Second, you need to consider your objectives and aims carefully. What are you trying to achieve? Where does your product/service/brand fit? You need to understand your customers to hold on to a share of their budget for any length of time. Examine the supermarkets as a great example of this. Sainsbury’s gives points, Tesco gives discounts; the difference is subtle but key to attracting their different target audiences. A common objective for many loyalty schemes, particularly for offline businesses, is to capture customer details such as contact information and other additional demographic data. Online businesses will often have access to these details as part of their customer registration process, but could use a loyalty scheme as a tool to gain even deeper customer insight.

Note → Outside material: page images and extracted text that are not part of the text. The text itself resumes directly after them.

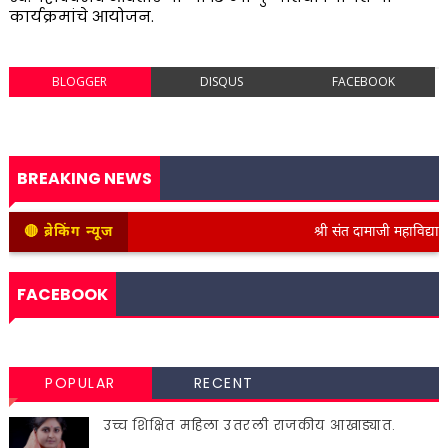
कार्यक्रमांचे आयोजन.
BLOGGER
DISQUS
FACEBOOK
BREAKING NEWS
🔴 ब्रेकिंग न्यूज
श्री संत दामाजी महाविद्यालयात 
FACEBOOK
POPULAR
RECENT
उच्च शिक्षित महिला उतरली राजकीय आखाड्यात.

Third, knowing the client inside out is crucial to keeping a loyalty scheme fresh and ensuring the rewards remain appropriate. A scheme must provide clear benefits for members and deliver added value in terms of financial rewards, customer service and the member experience. Therefore it is critical your scheme collects relevant data that you can act upon quickly. It must also offer members a better service than their non-member counterparts.

Once you have customers earning rewards for loyalty, you are still only half way there. To build a truly loyal customer base, redeeming rewards has to be simple. Customers increasingly like to redeem rewards via the same channel with which they have initially engaged with the brand. Online is obviously critical, while QR codes, mobile apps and NFC (near field communication – i.e. mobile phones chipped for quick transactions) are becoming more popular as the mobile platform develops. Customers now expect instant in store reward redemption to complement purchases.

For smaller companies considering a loyalty scheme but with concerns about cost and operational burden, working in partnership with carefully selected partners can offer a satisfactory solution. However there are issues to consider such as diluting a strong brand, information leaks or customers receiving irrelevant offers. It is crucial that brands are compatible.

Loyalty schemes at their best should deliver for both sides. If a loyalty scheme is well planned, expertly executed and consistently improved, the subsequent gain in revenue should far outweigh the running costs. But never forget, a bad customer experience will always cause damage however many points or gifts you offer the customer. If you neglect the customer experience, your reward scheme is doomed to failure.